(Collected data)
────────────────────────────────────────

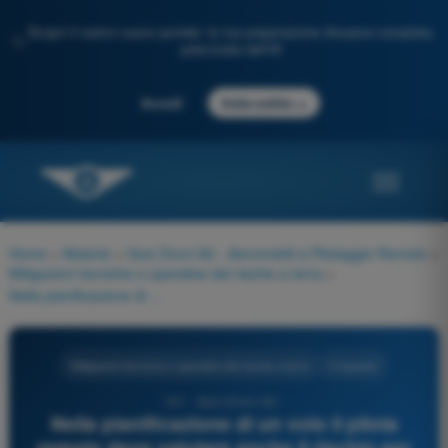
Scopri il nostro nuovo portale: la tua preparazione d'esame completa,
✨
potenziata dall'IA
→
Accedi
Inizia subito
Home
>
Materie
>
Quiz Droni A2 - Aeromobili a Pilotaggio Remoto
>
Mitigazioni tecniche e operative del rischio a terra
>
Nella pianificazione di un volo il pilota remoto deve valutare anche il rischio per persone e beni a terra?
Mitigazioni tecniche e operative del rischio a terra
4 risposte
141 - Quiz Droni A2 -
Nella pianificazione di un volo il pilota
remoto deve valutare anche il rischio per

────────────────────────────────────────

▶ _WORK REQUIRED_
Each entry should come back exactly as written, with its pictures omitted.

▶ _WRITTEN SOLUTION_
Scopri il nostro nuovo portale: la tua preparazione d'esame completa,
✨
potenziata dall'IA
→
Accedi
Inizia subito
Home
>
Materie
>
Quiz Droni A2 - Aeromobili a Pilotaggio Remoto
>
Mitigazioni tecniche e operative del rischio a terra
>
Nella pianificazione di un volo il pilota remoto deve valutare anche il rischio per persone e beni a terra?
Mitigazioni tecniche e operative del rischio a terra
4 risposte
141 - Quiz Droni A2 -
Nella pianificazione di un volo il pilota
remoto deve valutare anche il rischio per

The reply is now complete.